Open Access: This article is an open-access article that was selected by an in-house editor and fully peer-reviewed by external reviewers. It is distributed in accordance with the Creative Commons Attribution NonCommercial (CC BY-NC 4.0) license, which permits others to distribute, remix, adapt, build upon this work non-commercially, and license their derivative works on different terms, provided the original work is properly cited and the use is non-commercial. See: https://creativecommons.org/Licenses/by-nc/4.0/
Corresponding author: Guang-Bing Xiong, MD, Associate Chief Physician, Department of Biliopancreatic Surgery, Tongji Hospital of Tongji Medical College of Huazhong University of Science and Technology, No. 1095 Jiefang Avenue, Wuhan 430030, Hubei Province, China. drxionggb@126.com
Received: June 30, 2025 Revised: July 22, 2025 Accepted: September 18, 2025 Published online: October 15, 2025 Processing time: 108 Days and 16.6 Hours
Abstract
Intrahepatic cholangiocarcinoma (ICC) is a primary liver malignancy with increasing global incidence and mortality rates. The 5-year overall survival rate for patients with ICC is approximately 9%. Surgical resection currently represents the only curative treatment option. However, due to the high aggressiveness, insidious onset, and atypical clinical presentation of ICC, many patients either miss the optimal surgical window or experience early postoperative recurrence and metastasis. This poses significant challenges for hepatobiliary surgeons worldwide. Artificial intelligence (AI), as a prominent driver of technological advancement, offers promising new avenues for managing ICC. By leveraging powerful machine learning and deep learning algorithms, AI has demonstrated promising outcomes in ICC diagnosis, particularly in differentiating it from hepatocellular carcinoma, and in predicting critical prognostic factors such as early recurrence, lymph node metastasis, and microvascular invasion. These innovations can support clinical decision-making and ultimately improve patient outcomes. Future efforts should prioritize robust clinical studies evaluating the effectiveness of AI in ICC management.

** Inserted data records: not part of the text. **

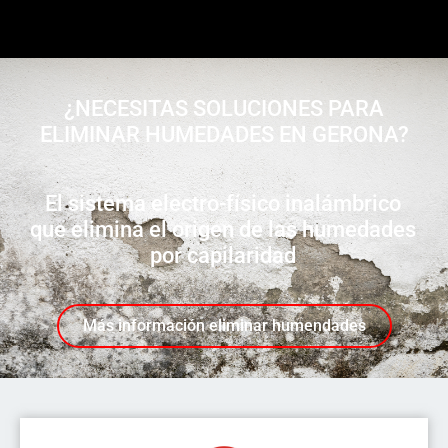
¿NECESITAS SOLUCIONES PARA
ELIMINAR HUMEDADES EN GERONA?
El sistema electro-físico inalámbrico
que elimina el origen de las humedades
por capilaridad
Más información eliminar humendades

Core Tip: The emergence of artificial intelligence (AI) has introduced new possibilities for improving the poor prognosis associated with intrahepatic cholangiocarcinoma. This review summarizes recent advances in AI applications related to the diagnosis, differential diagnosis, and prediction of recurrence risk factors, early recurrence, survival, and treatment response in intrahepatic cholangiocarcinoma. Additionally, the numerous challenges associated with AI development are discussed, including nascent legal frameworks, vulnerabilities in data privacy protection, and a lack of empirical research in clinical settings.